Les deux semaines qui séparent ces résultats du second tour risquent de tenir en haleine encore bien des Marocains. Même si les séries turques ou égyptiennes restent largement plus suivies, beaucoup de Marocains francophones se sont pris de passion pour l’élection présidentielle française. Plus le premier tour approchait, plus les cafés casaouis bruissaient des analyses passionnées dans le mélange marocain typique de français et de darija (dialecte marocain).
La « vague » Mélenchon a aussi touché le Maroc
« C’était la première fois que je m’intéressais à une élection française. Avec les rebondissements de l’affaire Fillon, les candidats aussi proches les uns des autres… il y avait du suspense ! », décrit Youssef. Avec les réseaux sociaux, plus besoin d’aller acheter le journal ou de regarder la télévision française : les articles viennent tout seuls aux internautes. Youssef reçoit aussi, depuis peu, les notifications des applications des médias français sur son portable.

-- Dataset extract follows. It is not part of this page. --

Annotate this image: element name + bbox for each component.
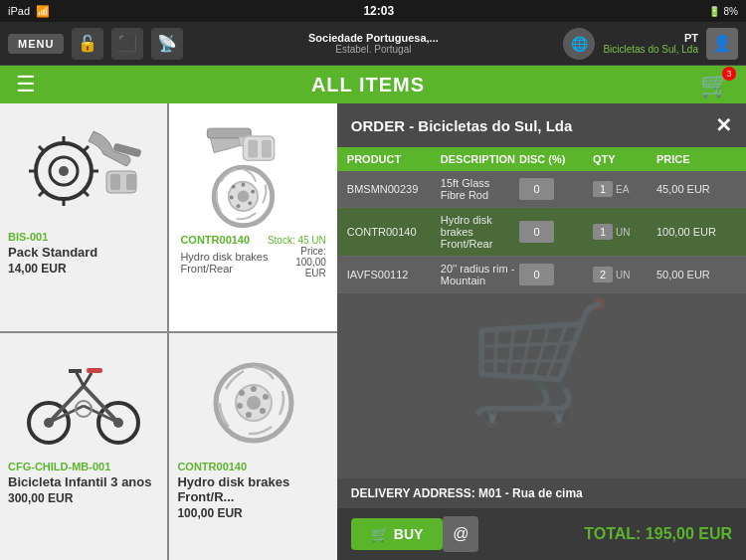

Même si la connaissance des différents candidats par les Marocains est souvent assez limitée, la « vague » Mélenchon a aussi touché le Maroc. « Je suis altermondialiste et je soutiens la convergence des luttes. Le score très haut de Mélenchon est un espoir pour la gauche au Maroc, qui est en très mauvaise posture », assure Anas, militant du parti de la Fédération de la gauche démocratique. Anas a suivi la campagne de très près : « Je suis passionné de politique et par l’histoire du Maroc, et la France fait partie de cette histoire. »
« Autour de moi, beaucoup de gens ont été séduits par le personnage de Mélenchon, et quelques autres par Benoît Hamon », constate Nacer, un banquier de 30 ans. De manières plus étonnante, de rares connaissances ont choisi de défendre Marine Le Pen. « Je suppose que c’est surtout par esprit de contradiction, mais certains apprécient aussi sa défense de la non-ingérence en politique internationale », analyse Nacer, qui a vécu treize ans en France.
Si l’avis de nombreux Marocains sur Marine Le Pen est déjà fait, les prochains jours leur permettront de mieux découvrir le favori Emmanuel Macron. Le jeune candidat a déjà raté un rendez-vous avec les Marocains : son passage dans le pays pendant la campagne, souvent évoqué, n’a pas eu lieu.